Lowe’s Cos. Inc. has added a new dimension to its retail media network capabilities, working with technology company Vibenomics to enable it.
The new retail media network technology focuses on in-store ads. Lowe’s will leverage it to use audio ads in its all its owned and operated store locations.
Early results from brands using this retail media advertising technology showed an incremental increase in sales and return on ad spend, Lowe’s general manager and head of retail media John Storms told Digital Commerce 360 via email.

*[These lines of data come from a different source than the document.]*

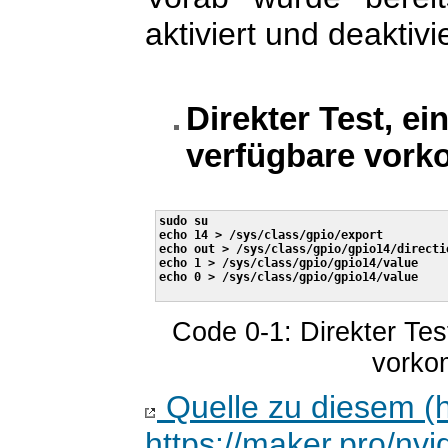
aktiviert und deaktivie
Direkter Test, e
verfügbare vorko
sudo su

echo 14 > /sys/class/gpio/export

echo out > /sys/class/gpio/gpio14/directio
echo 1 > /sys/class/gpio/gpio14/value

echo 0 > /sys/class/gpio/gpio14/value

Code 0-1: Direkter Tes
vorkom
Quelle zu diesem (hi
https://maker.pro/nvi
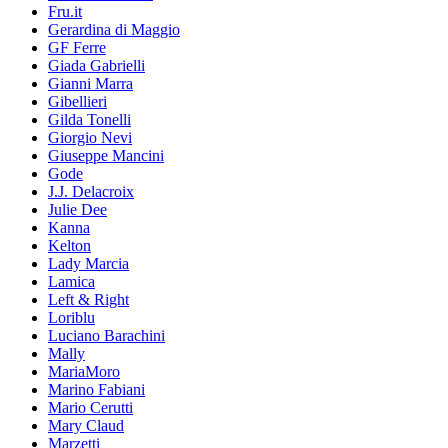
Fru.it
Gerardina di Maggio
GF Ferre
Giada Gabrielli
Gianni Marra
Gibellieri
Gilda Tonelli
Giorgio Nevi
Giuseppe Mancini
Gode
J.J. Delacroix
Julie Dee
Kanna
Kelton
Lady Marcia
Lamica
Left & Right
Loriblu
Luciano Barachini
Mally
MariaMoro
Marino Fabiani
Mario Cerutti
Mary Claud
Marzetti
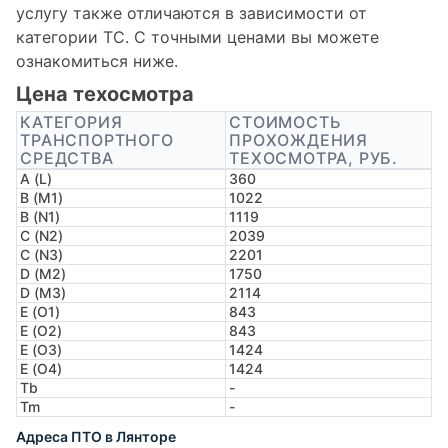
услугу также отличаются в зависимости от
категории ТС. С точными ценами вы можете
ознакомиться ниже.
Цена техосмотра
КАТЕГОРИЯ
СТОИМОСТЬ
ТРАНСПОРТНОГО
ПРОХОЖДЕНИЯ
СРЕДСТВА
ТЕХОСМОТРА, РУБ.
A (L)
360
B (M1)
1022
B (N1)
1119
C (N2)
2039
C (N3)
2201
D (M2)
1750
D (M3)
2114
E (O1)
843
E (O2)
843
E (O3)
1424
E (O4)
1424
Tb
-
Tm
-
Адреса ПТО в Лянторе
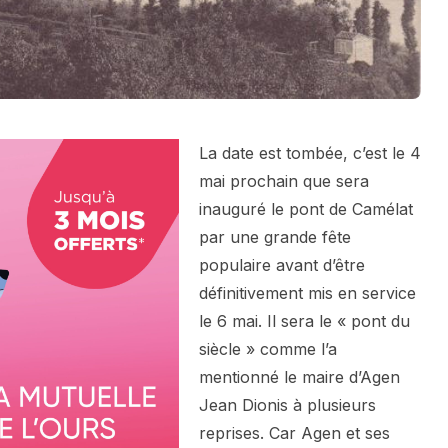
La date est tombée, c’est le 4
mai prochain que sera
inauguré le pont de Camélat
par une grande fête
populaire avant d’être
définitivement mis en service
le 6 mai. Il sera le « pont du
siècle » comme l’a
mentionné le maire d’Agen
Jean Dionis à plusieurs
reprises. Car Agen et ses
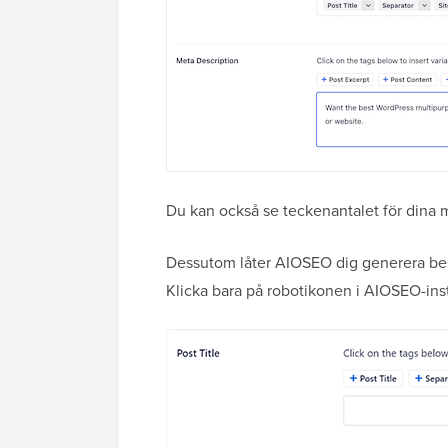
Du kan också se teckenantalet för dina 
Dessutom låter AIOSEO dig generera beskr
Klicka bara på robotikonen i AIOSEO-inst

“We designed our portfolio of omnichannel advertising solutions to reach home improvement customers at every step of their shopping journey,” Storms said. “Our advertising starts from the point of inspiration through social channels like Pinterest and Meta, to the point of conversion through Lowes.com and our new in-store audio in partnership with Vibenomics.”
The Lowe’s marketing team is “rebranding” its retail media network, vice president of marketing Bill Boltz told investors in the retailer’s earnings call for its fiscal second quarter.
It’s moving “to a simpler platform where we help our brand partners meet a wide range of marketing objectives from performance on shelf and new product launches to seasonal promotions and multiproduct sales,” Boltz said.
Lowe’s is No. 11 in the Top 1000. The database is Digital Commerce 360’s ranking of North America’s largest online retailers by annual web sales. Digital Commerce 360 categorizes Lowe’s as a Hardware & Home Improvement retailer.
Lowe’s adds Vibenomics ads to its retail media network
Lowe’s launched its retail media network in 2021. Since then, the company said, it has grown to serve ads for more than 300 home-improvement brands. Lowe’s media network advertising is available for the retailer’s current vendor partners, Storms told Digital Commerce 360.
In March, Google announced a retail media solution in partnership with Lowe’s. The beta uses Google’s Search Ads 360 product to facilitate retail media campaigns. It extends advertisers’ reach to new third-party channels beyond the retail media network’s owner.
“Our partnership with Google’s Search Ads 360 is an important step in expanding our media network’s offsite capabilities,” Storms said. “We’re using a managed service model today, but we’re on the journey toward self-service options for our brand partners to make it even easier to run campaigns in the future.”
Meanwhile, the new technology that Vibenomics provides Lowe’s specifically focuses on the retailer’s stores and own media network. Storms told Digital Commerce 360 that audio ads will help Lowe’s better reach its in-store shoppers.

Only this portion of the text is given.